• **What this task involves**: Below are the records; tally the lines in them that include the word "лагерь" and reply with the number alone.

• **Source records**:
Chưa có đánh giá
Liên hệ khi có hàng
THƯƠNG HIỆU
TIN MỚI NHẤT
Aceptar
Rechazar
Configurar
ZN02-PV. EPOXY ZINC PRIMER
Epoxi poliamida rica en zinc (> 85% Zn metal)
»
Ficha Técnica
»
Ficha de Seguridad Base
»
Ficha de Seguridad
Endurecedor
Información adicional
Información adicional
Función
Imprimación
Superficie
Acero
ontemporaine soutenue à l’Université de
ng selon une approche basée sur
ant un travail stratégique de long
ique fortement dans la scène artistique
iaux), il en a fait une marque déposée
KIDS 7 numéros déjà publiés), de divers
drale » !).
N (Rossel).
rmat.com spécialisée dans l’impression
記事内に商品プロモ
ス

---

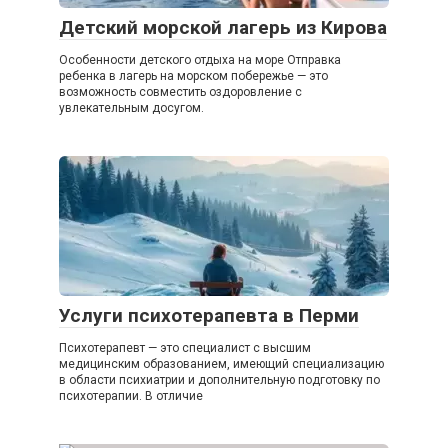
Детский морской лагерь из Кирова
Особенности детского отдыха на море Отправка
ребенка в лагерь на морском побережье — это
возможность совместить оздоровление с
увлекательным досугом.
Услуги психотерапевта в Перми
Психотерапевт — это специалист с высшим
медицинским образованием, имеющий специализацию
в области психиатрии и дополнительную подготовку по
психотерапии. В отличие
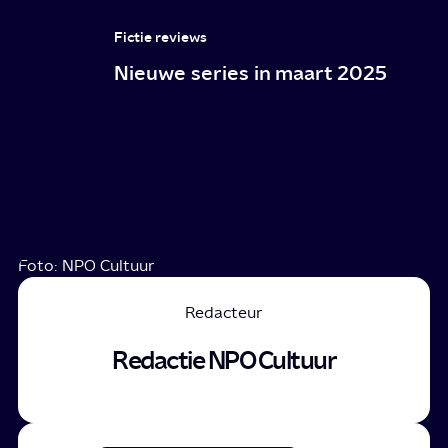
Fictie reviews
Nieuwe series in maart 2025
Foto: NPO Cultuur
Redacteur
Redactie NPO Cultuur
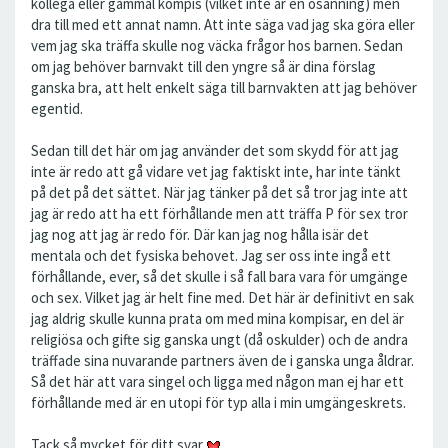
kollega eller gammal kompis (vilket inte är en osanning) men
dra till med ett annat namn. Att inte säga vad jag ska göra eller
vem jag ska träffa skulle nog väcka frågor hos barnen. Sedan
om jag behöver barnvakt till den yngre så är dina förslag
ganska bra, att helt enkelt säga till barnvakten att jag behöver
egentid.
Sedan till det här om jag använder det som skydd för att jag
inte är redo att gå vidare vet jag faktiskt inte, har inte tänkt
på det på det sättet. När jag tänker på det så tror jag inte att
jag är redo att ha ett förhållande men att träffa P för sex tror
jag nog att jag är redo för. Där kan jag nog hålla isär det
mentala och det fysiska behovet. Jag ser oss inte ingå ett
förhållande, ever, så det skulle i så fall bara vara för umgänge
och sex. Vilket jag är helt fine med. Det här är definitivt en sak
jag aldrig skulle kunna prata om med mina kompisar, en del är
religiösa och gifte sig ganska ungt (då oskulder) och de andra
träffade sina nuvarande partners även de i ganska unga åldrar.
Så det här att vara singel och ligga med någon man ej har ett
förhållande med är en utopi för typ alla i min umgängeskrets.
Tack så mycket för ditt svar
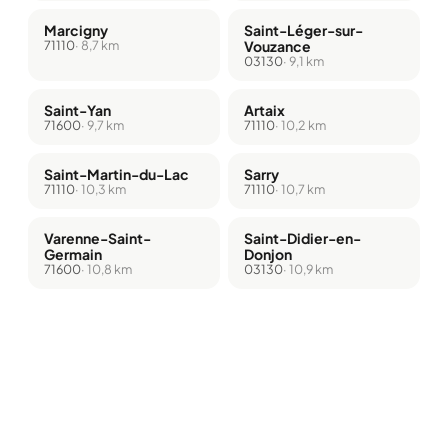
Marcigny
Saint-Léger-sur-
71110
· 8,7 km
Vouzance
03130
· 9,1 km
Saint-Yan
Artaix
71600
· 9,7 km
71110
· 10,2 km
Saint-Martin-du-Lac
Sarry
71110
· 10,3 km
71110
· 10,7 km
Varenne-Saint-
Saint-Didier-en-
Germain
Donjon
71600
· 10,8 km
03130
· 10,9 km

==

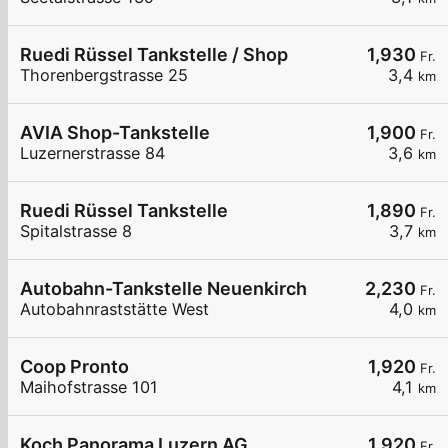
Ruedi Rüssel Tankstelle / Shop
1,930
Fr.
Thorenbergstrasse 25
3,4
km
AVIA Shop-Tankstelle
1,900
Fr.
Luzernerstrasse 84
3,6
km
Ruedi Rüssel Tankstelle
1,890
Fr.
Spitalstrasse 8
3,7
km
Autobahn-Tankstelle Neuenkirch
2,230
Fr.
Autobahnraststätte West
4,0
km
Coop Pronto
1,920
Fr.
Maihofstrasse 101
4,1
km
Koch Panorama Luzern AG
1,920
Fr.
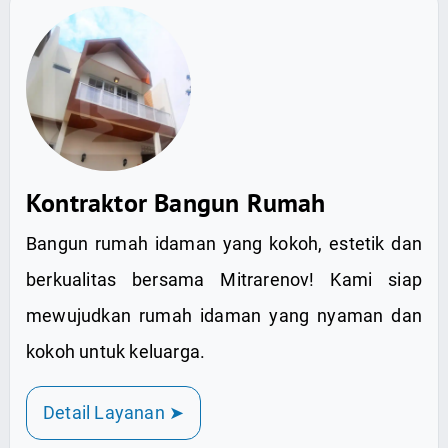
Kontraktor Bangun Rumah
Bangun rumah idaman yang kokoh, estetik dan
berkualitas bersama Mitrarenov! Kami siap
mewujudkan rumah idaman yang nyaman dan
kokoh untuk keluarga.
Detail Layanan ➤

• **Output for this exercise**: 2